Техути помолчал, слушая, как глухо кидается под ноги Крылатке затянутая травой земля. Сказал осторожно:
– Ты уверена, что Торза непобедимый так учил своих воинов? Я слышал, Зубы Дракона тем и славны, что никогда не бросают нанимателя.
– Я не Торза непобедимый, я дочь его Хаидэ. И настало время мне самой заслужить себе имя, – сухо ответила княгиня.
И Техути замолчал.
Завтра они и еще два воина поедут в лагерь, это треть дня в седле. Следом Ахатта в повозке со всем необходимым на случай, если у княгини раньше времени начнутся схватки. Просилась и Фития, но Хаидэ отказала, и старуха сейчас была крепко не в духе, ходила у маленького костра, где кипел котелок с травами, залезала в палатку и чем-то сердито гремела там, бормоча. Наконец, встала над египтянином, уперев руки в худые бока:
– Чего сидишь? Если не захотел торчать с умниками у костра, пойди за водой, что ли.
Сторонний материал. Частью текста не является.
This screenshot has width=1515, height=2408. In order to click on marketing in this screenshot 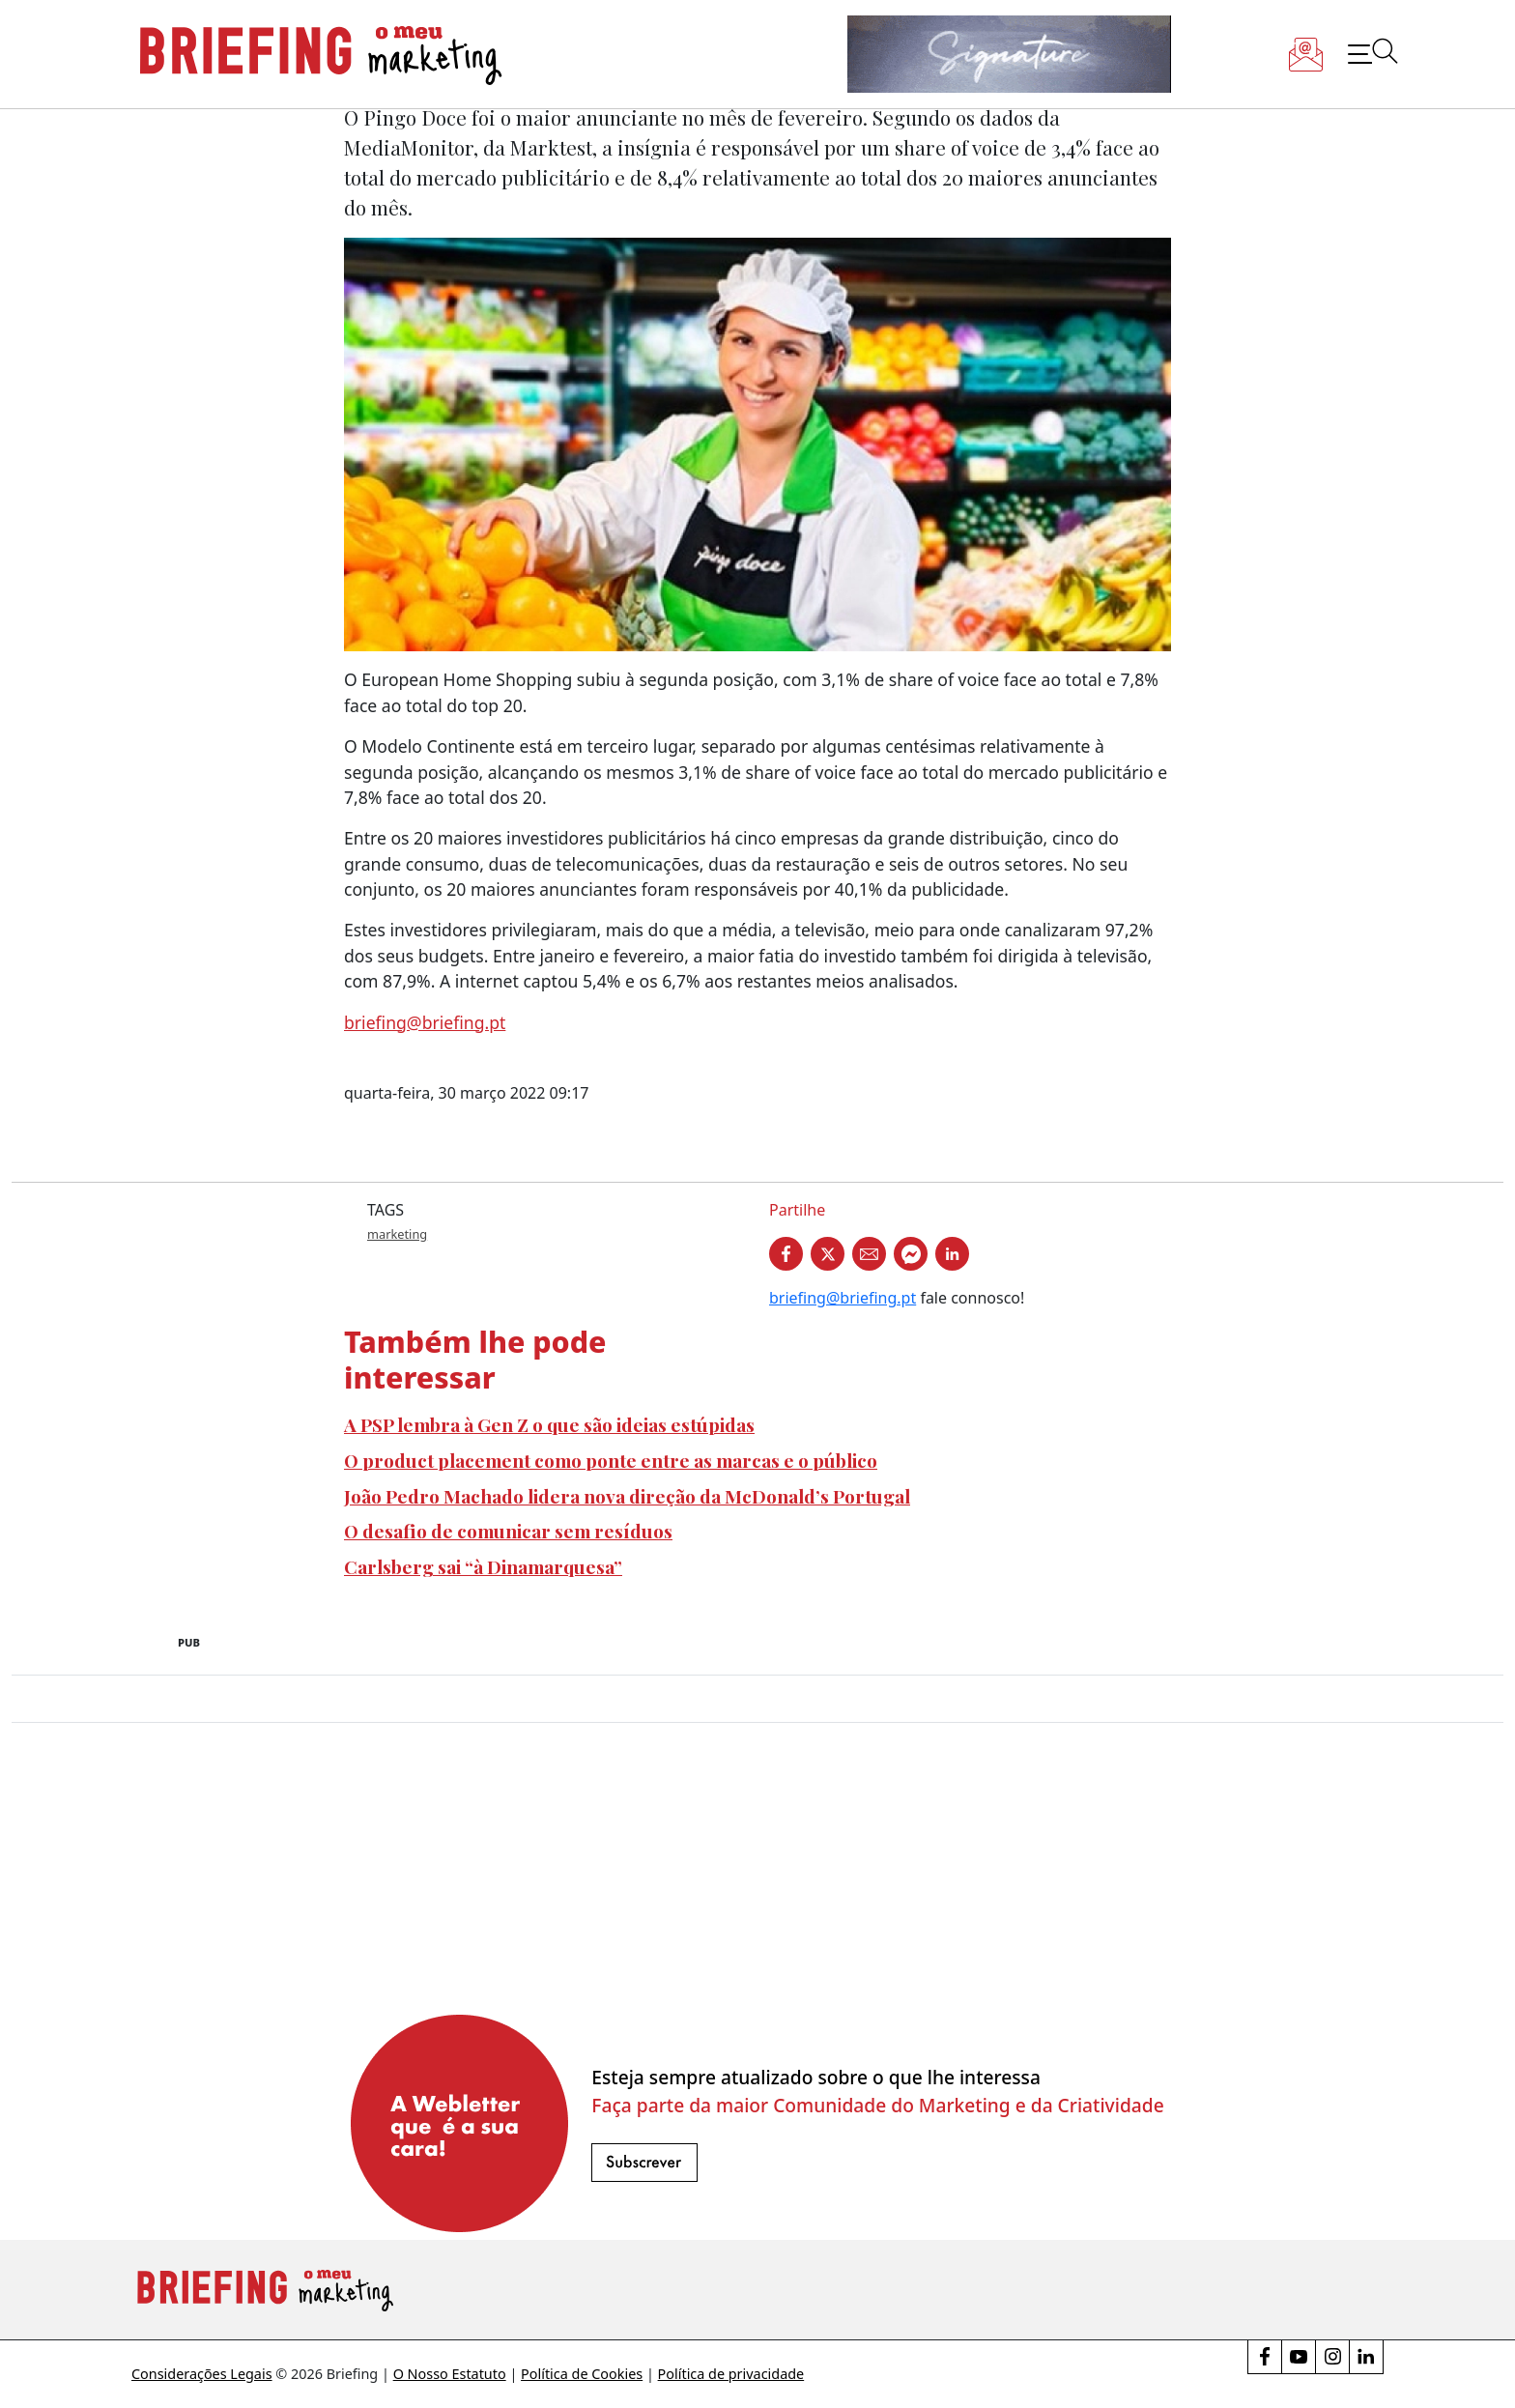 , I will do `click(397, 1234)`.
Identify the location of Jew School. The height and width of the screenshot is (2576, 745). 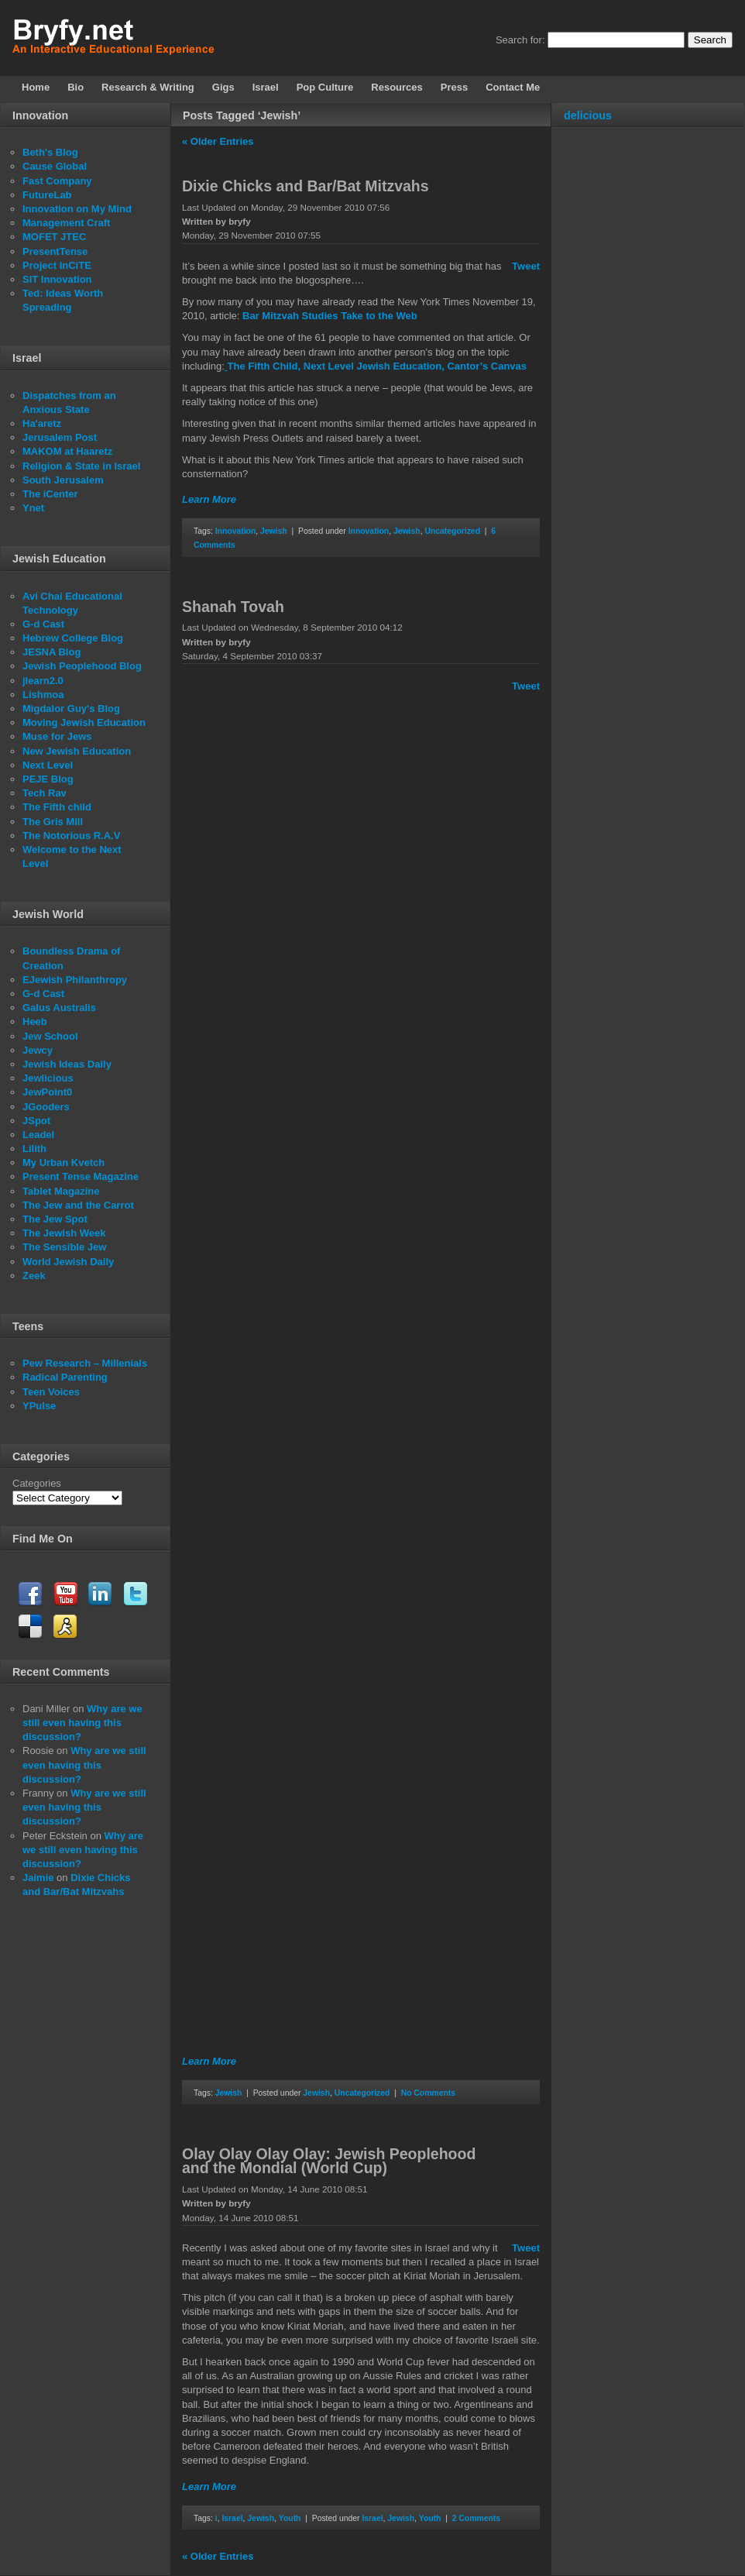 (50, 1036).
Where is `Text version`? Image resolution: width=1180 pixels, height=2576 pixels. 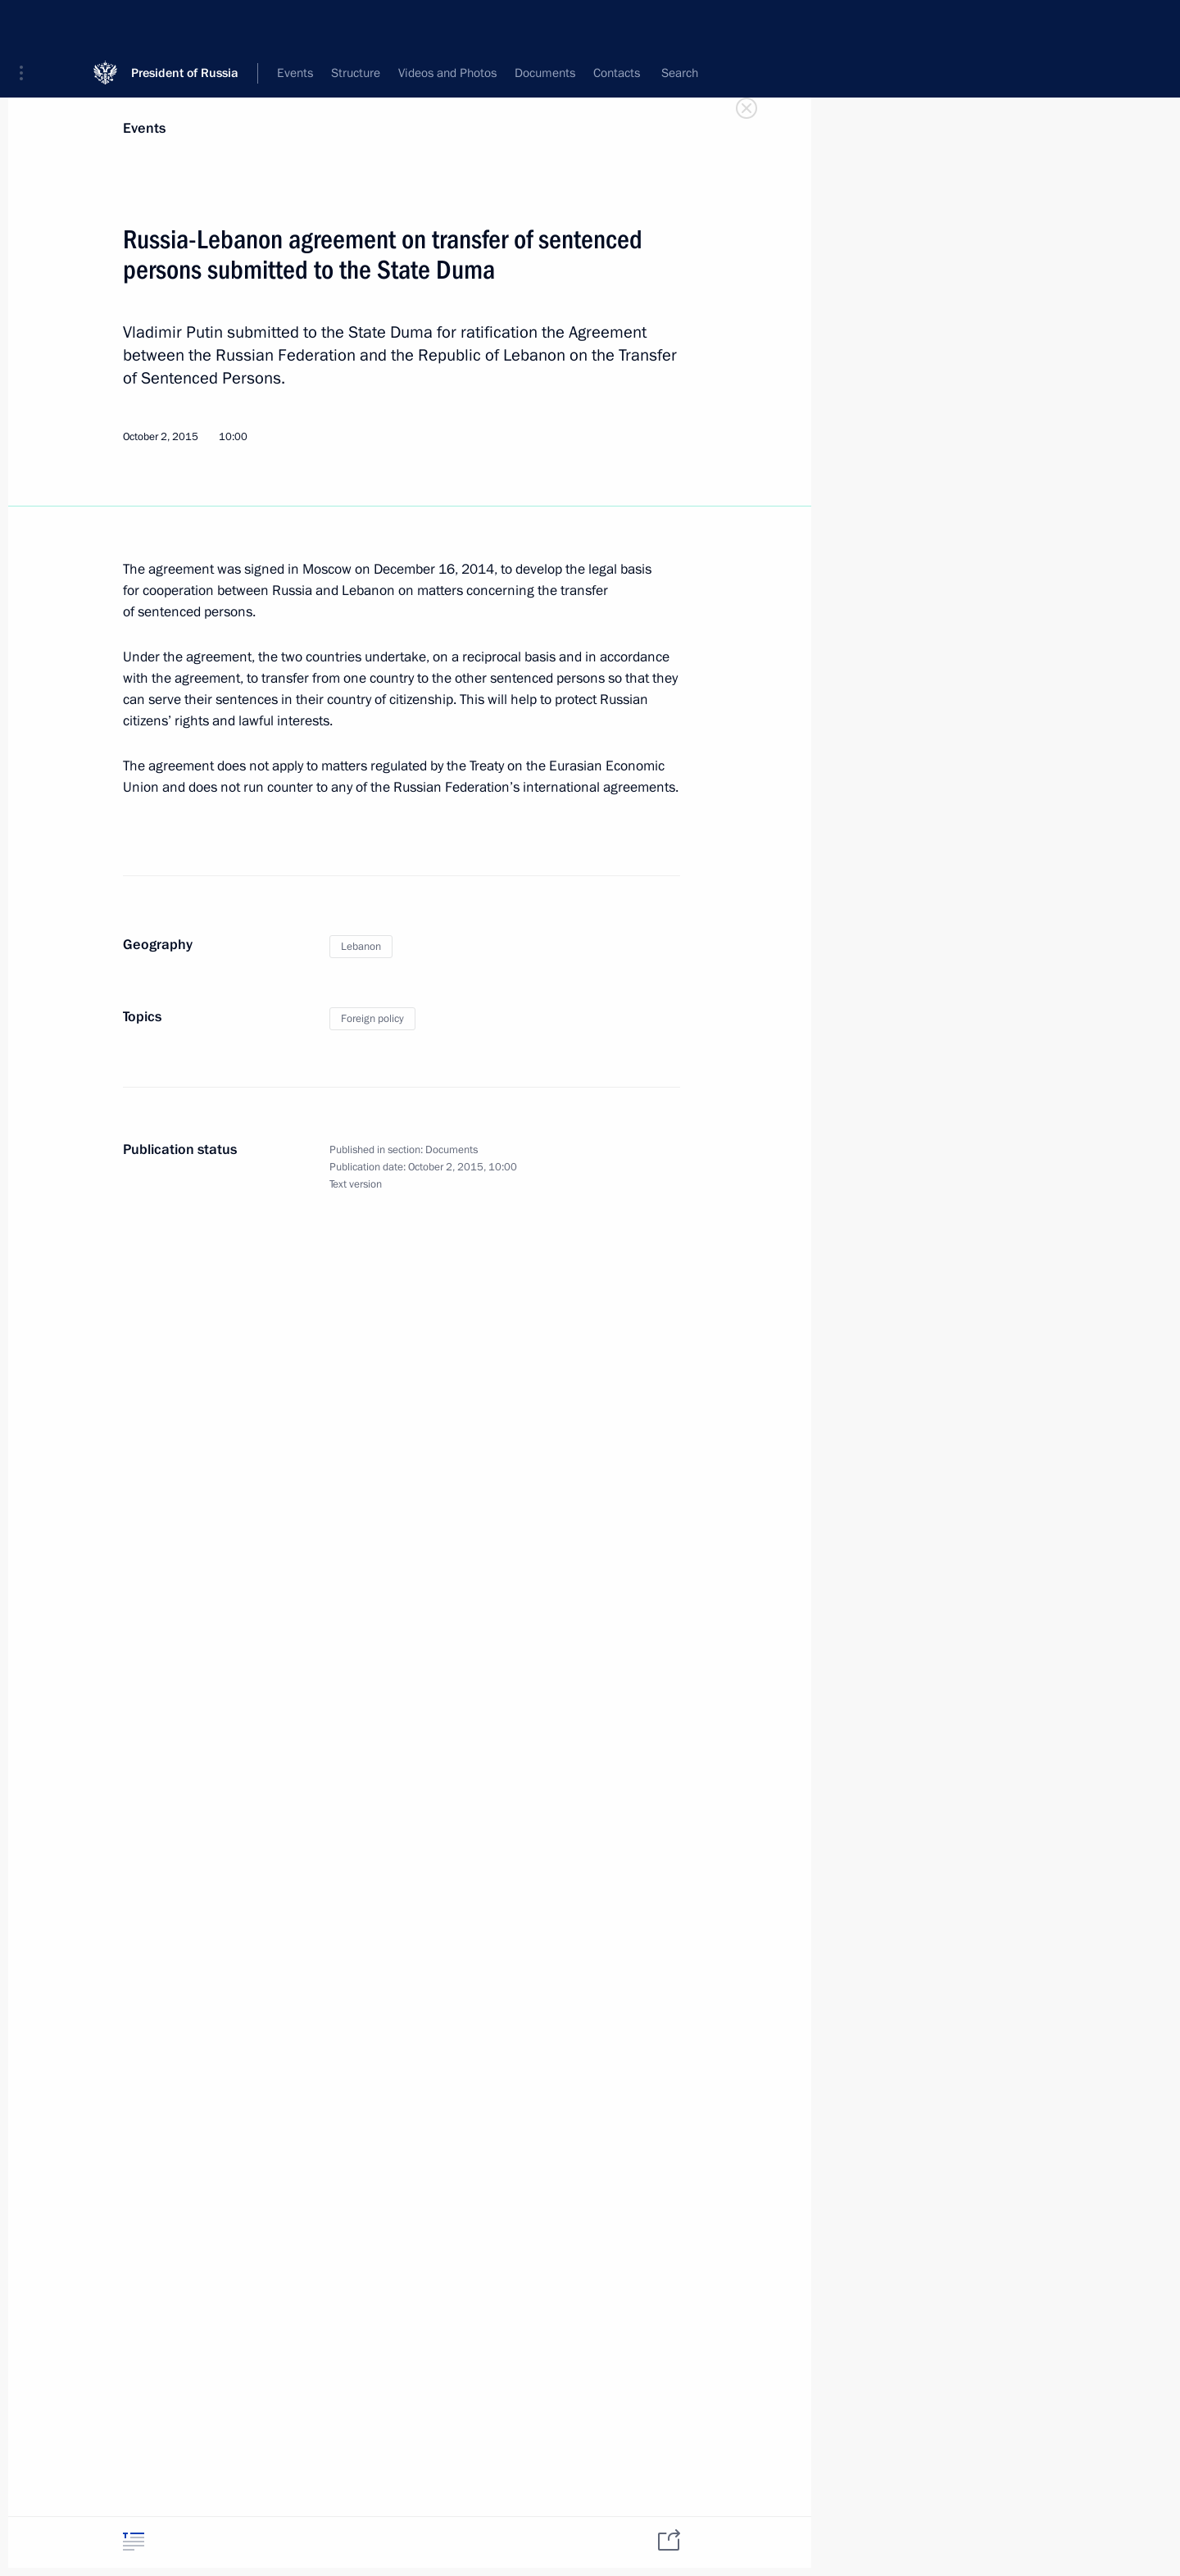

Техути поставил наземь миску и вытер рукой рот. А руку обтер о подол куртки. Усмехнулся новым привычкам. Это он, который всегда ценил тонкий лен праздничных хитонов, носил многорядные ожерелья, вышитые золотом воротники, – таскает засаленные одежды из старых шкур и радуется, что чем старее они, тем значит, мягче и удобнее. Куртка досталась ему с убитого в степной стычке парня. И хороша, обношена, как надо.
– Давай ведро, принесу.
Вода в маленькой речке была ледяной и сладкой на вкус. Он напился, черпая горстью, умыл лицо, прогоняя усталость и раздражение. Понес жесткое кожаное ведро обратно, перегибаясь, чтоб не плескать на ноги. Дома, живя у входа в маленький храм, он утром выбирался из хижины, окунался в теплую мутную воду великой реки, а потом бежал по сонной дороге к рисовым чекам. Все время бегал, чтоб живот, лежащий на широком поясе мягким валиком, не вырос в большую подушку. Он зарабатывал тем, что писал прошения и читал письма, что приносили неграмотные, да еще работал на маленьком огороде. Потому старался держать свое тело в форме… А тут нет нужды стараться, тут при каждом удобном случае надо сесть на корточки, свешивая руки между колен и отдыхать. Потому что после краткого отдыха снова в седло. Или к стаду. Или военные занятия, чтоб обучиться владеть местным оружием. До степной жизни он вообще не владел никаким, кроме острого ножа.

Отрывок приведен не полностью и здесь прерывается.